Wednesday, July 02, 2008

Cases That Changed English Law: The Times Archive


The Times has created a fantastic archive of cases that changed the law, with summaries by Gary Slapper and links to the origanal Times law reports. Here are the links:

This a wonderful resource that I would love to have had when I was a law student but everyone interested in the law, or even just in human beings or life, will find fascinating tales here.

I will put a link to this post in the sidebar shortly so that it is easy to find.

Anyway, here is a sample of what you will find:

"In 1895, The Times reported on three trials of Oscar Wilde. It was the celebrity scandal of the century. The Marquis of Queensbury, who thought his son was being corrupted by Wilde, sent a card to Wilde’s club saying: “To Oscar Wilde posing Somdomite” [sic]. Wilde sued for criminal libel. Queensbury pleaded justification, accusing Wilde of soliciting more than 12 boys. The case had many marvellous episodes, particularly when Wilde was cross-examined:

COUNSEL: Have you ever adored a young man madly?
WILDE: I have never given adoration to anybody except myself.

Wilde lost after a fatal slip in cross-examination in which he seemed to say he hadn’t kissed a boy not because he was a boy but because he was ugly. Soon after, he was arrested for indecency. Wilde was eventually convicted after a second trial — the first jury failed to agree on most of the charges — and sentenced to two years with hard labour. The case included many shocking travesties of justice. For example, it came to light that throughout the proceedings, the young men who were testifying against Wilde were each being paid £5 a week by the police, an enormous sum at the time.

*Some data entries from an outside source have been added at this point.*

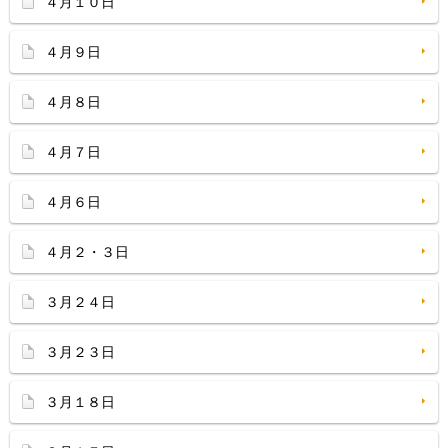
４月１０日
４月９日
４月８日
４月７日
４月６日
４月２・３日
３月２４日
３月２３日
３月１８日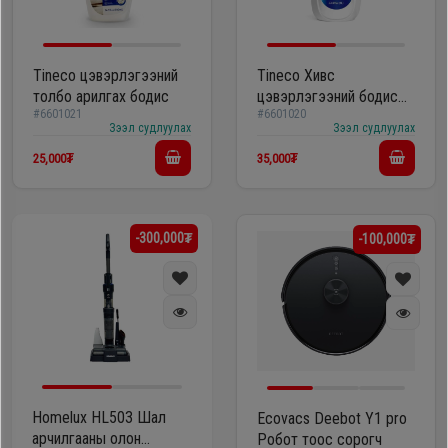
Tineco цэвэрлэгээний
Tineco Хивс
толбо арилгах бодис
цэвэрлэгээний бодис
#6601021
#6601020
1литр
Зээл судлуулах
Зээл судлуулах
25,000₮
35,000₮
-300,000₮
-100,000₮
Homelux HL503 Шал
Ecovacs Deebot Y1 pro
арчилгааны олон
Робот тоос сорогч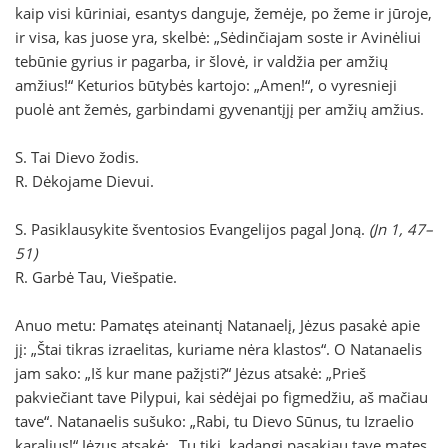
kaip visi kūriniai, esantys danguje, žemėje, po žeme ir jūroje,
ir visa, kas juose yra, skelbė: „Sėdinčiajam soste ir Avinėliui
tebūnie gyrius ir pagarba, ir šlovė, ir valdžia per amžių
amžius!“ Keturios būtybės kartojo: „Amen!“, o vyresnieji
puolė ant žemės, garbindami gyvenantįjį per amžių amžius.
S. Tai Dievo žodis.
R. Dėkojame Dievui.
S. Pasiklausykite šventosios Evangelijos pagal Joną.
(Jn 1, 47–
51)
R. Garbė Tau, Viešpatie.
Anuo metu: Pamatęs ateinantį Natanaelį, Jėzus pasakė apie
jį: „Štai tikras izraelitas, kuriame nėra klastos“. O Natanaelis
jam sako: „Iš kur mane pažįsti?“ Jėzus atsakė: „Prieš
pakviečiant tave Pilypui, kai sėdėjai po figmedžiu, aš mačiau
tave“. Natanaelis sušuko: „Rabi, tu Dievo Sūnus, tu Izraelio
karalius!“ Jėzus atsakė: „Tu tiki, kadangi pasakiau tave matęs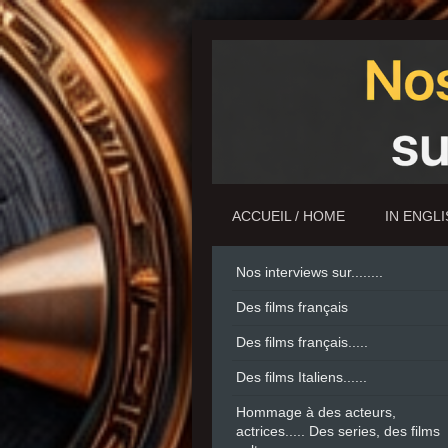
ACCUEIL / HOME
IN ENGL
Nos interviews sur........
Des films français
Des films français.....
Des films Italiens......
Hommage à des acteurs,
actrices..... Des series, des films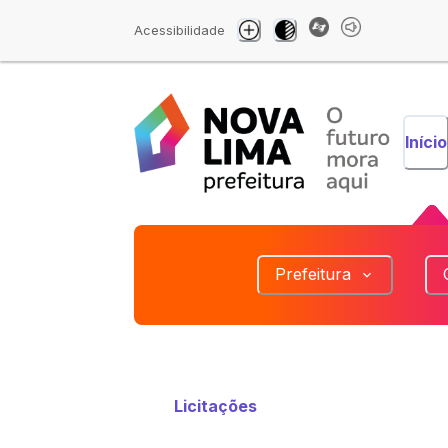
Acessibilidade
Início
Prefeitura
Licitações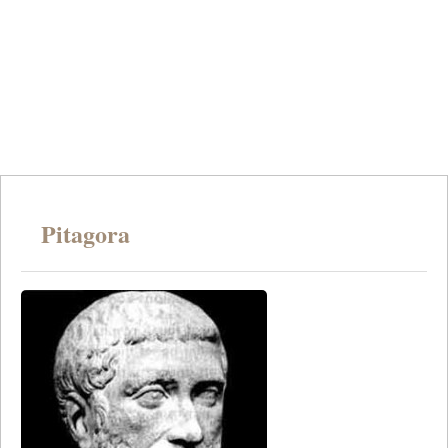
Pitagora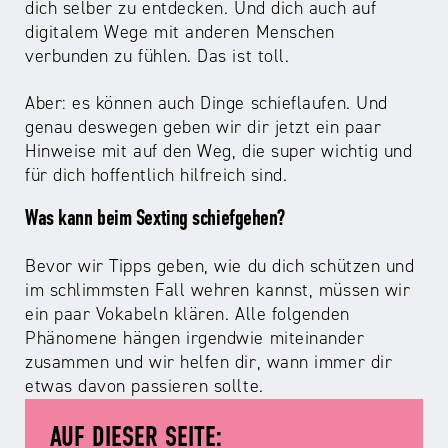
ABC
Medienaufsicht
Regulierung
dich selber zu entdecken. Und dich auch auf
Growth
digitalem Wege mit anderen Menschen
Day
Förderungen
verbunden zu fühlen. Das ist toll.
#äsch-
Intermediäre
und
Tecks
Laut-
Ausschreibungen
Aber: es können auch Dinge schieflaufen. Und
Europa
und-
Rechtsgrundlagen
genau deswegen geben wir dir jetzt ein paar
Juuuport
in
Klar-
Hinweise mit auf den Weg, die super wichtig und
Datenschutzaufsicht
der
Festival
für dich hoffentlich hilfreich sind.
Berichte
Medienregulierung
NRWision
Was kann beim Sexting schiefgehen?
Medienkarriere
Die
Audio
NRW
Bevor wir Tipps geben, wie du dich schützen und
FLIMMO
Medienkommission
im schlimmsten Fall wehren kannst, müssen wir
ein paar Vokabeln klären. Alle folgenden
Desinformation
Medienscouts
Phänomene hängen irgendwie miteinander
Convention
zusammen und wir helfen dir, wann immer dir
Medienvielfalt
etwas davon passieren sollte.
Kontakt
am
Medienversammlung
&
Standort
AUF DIESER SEITE:
Anfahrt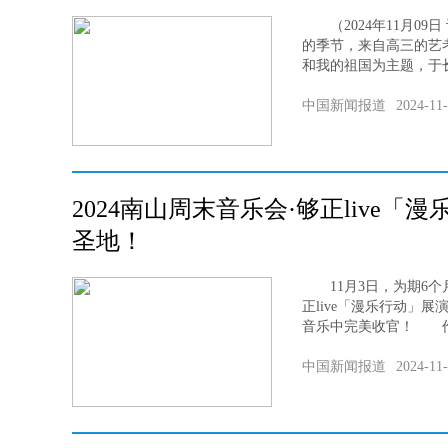
（2024年11月09日
的季节，来自高三的艺
和我的祖国为主题，于长
中国新闻报道
2024-11
2024南山周末音乐会·够正live
圣地！
11月3日，为期6个月
正live「漫乐行动」展演季
音乐中完美收官！ 作为2
中国新闻报道
2024-11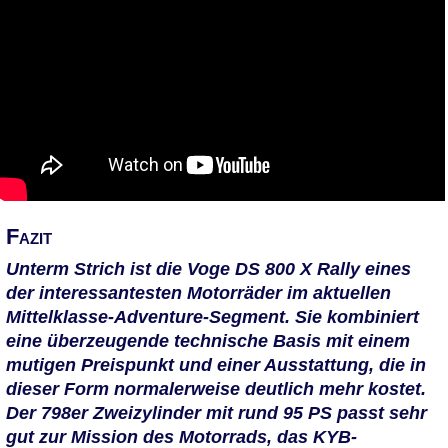
Fazit
Unterm Strich ist die Voge DS 800 X Rally eines
der interessantesten Motorräder im aktuellen
Mittelklasse-Adventure-Segment. Sie kombiniert
eine überzeugende technische Basis mit einem
mutigen Preispunkt und einer Ausstattung, die in
dieser Form normalerweise deutlich mehr kostet.
Der 798er Zweizylinder mit rund 95 PS passt sehr
gut zur Mission des Motorrads, das KYB-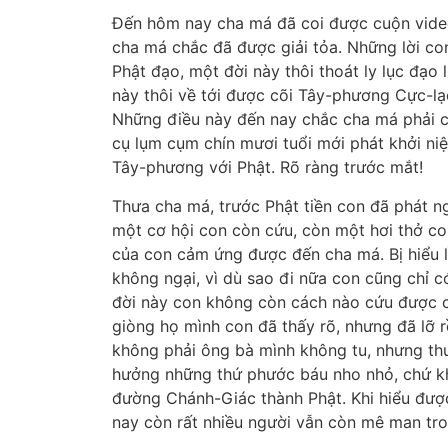
Đến hôm nay cha má đã coi được cuộn vid
cha má chắc đã được giải tỏa. Những lời con
Phật đạo, một đời này thôi thoát ly lục đạo 
này thôi về tới được cõi Tây-phương Cực-lạ
Những điều này đến nay chắc cha má phải c
cụ lụm cụm chín mươi tuổi mới phát khởi ni
Tây-phương với Phật. Rõ ràng trước mắt!
Thưa cha má, trước Phật tiền con đã phát 
một cơ hội con còn cứu, còn một hơi thở c
của con cảm ứng được đến cha má. Bị hiểu lầ
không ngại, vì dù sao đi nữa con cũng chỉ c
đời này con không còn cách nào cứu được c
giòng họ mình con đã thấy rõ, nhưng đã lỡ 
không phải ông bà mình không tu, nhưng thu
hưởng những thứ phước báu nho nhỏ, chứ khô
đường Chánh-Giác thành Phật. Khi hiểu được
nay còn rất nhiều người vẫn còn mê man tro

Nevertheless, Wilde’s courtroom wit was bountiful. Asked by the seasoned 44-year old prosecutor Charles Gill whether he exalted youth, Wilde said he did and added, to courtroom laughter: “I should enjoy, for instance, the society of a beardless, briefless barrister quite as much as that of the most accomplished QC.”

He was asked later whether his habit of giving cigarette cases to working class youths was not strangely expensive. Wilde replied that it was “less extravagant than giving jewelled garters to ladies”."